July trade gap narrowed as import bill dropped

MANILA  -The Philippines’ deficit in the trade of goods continued to shrink, this time by 30 percent year-on-year to $4.2 billion in July from $6 billion in the same month last year as volume of global traffic slid following a rapid, postpandemic boost.

Preliminary data at the Philippine Statistics Authority also showed that the trade gap was wider than $3.9 billion in June when the deficit surged by 33 percent.

Last July, export receipts decreased by 1.2 percent to $6.1 billion from $6.2 billion in the same month of 2022.

Meanwhile, the import bill dropped by 15.3 percent to $10.3 billion from $12.2 billion.

Two-way traffic of goods—to and from the Philippines—decreased by one-tenth to $16.49 billion in July, reversing from a 12-percent growth to $18.4 billion that was observed in the same month last year.

Monthly total trade has been contracting since December 2022. Monthly imports have been decreasing since November while monthly exports decreased for the first time in three months.

Meanwhile, the monthly trade deficit has been narrowing since April 2023.

The latest monthly readout brought the January-July tally to a deficit of $32.18 billion, which is 10 percent less than the $35.84 billion recorded in the same seven months of last year.

For the seven-month period, exports dropped by 8.2 percent to $41.1 billion from $44.8 billion.

At the same time, imports fell by 9.1 percent to $73.27 billion from $80.59 billion.

In July alone, electronic products were still the top export, with $3.65 billion in receipts representing 59 percent of the month’s total.

Also in the top three exports were “other manufactured goods” with $275.74 million and “other mineral products” with $219.41 million.

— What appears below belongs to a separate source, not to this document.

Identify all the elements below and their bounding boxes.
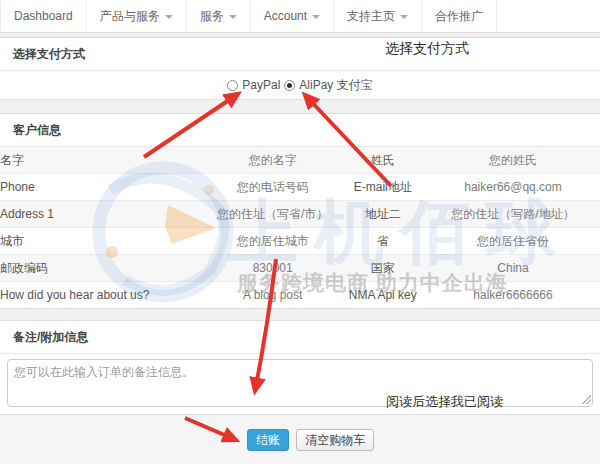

Electronic products were also the country’s top import with a value of $2.26 billion or about 22 percent of the total bill in July.

Completing the top three imports were mineral fuels, lubricants, and related materials valued at $1.53 billion; and transport equipment at $997.16 million.

As early as June 1, Fitch Ratings said global trade was slowing sharply after a rapid postpandemic recovery in 2021 and 2022.

“Monetary tightening, fading fiscal support and service sector reopening are now weighing on global goods demand, which leapt extraordinarily during the pandemic,” Fitch said in a report.

The global credit rater added that world industrial production was also decelerating rapidly.

Fitch forecasts that global trade growth will slow down sharply from 1.9 percent in 2023 from 5.5 percent in 2022.

“That would align it with global GDP (gross domestic product), which we project to grow by 2 percent, down from 2.7 percent last year,” the company said. “Trade growth seems unlikely to outpace GDP in the medium term, as globalization stalls.”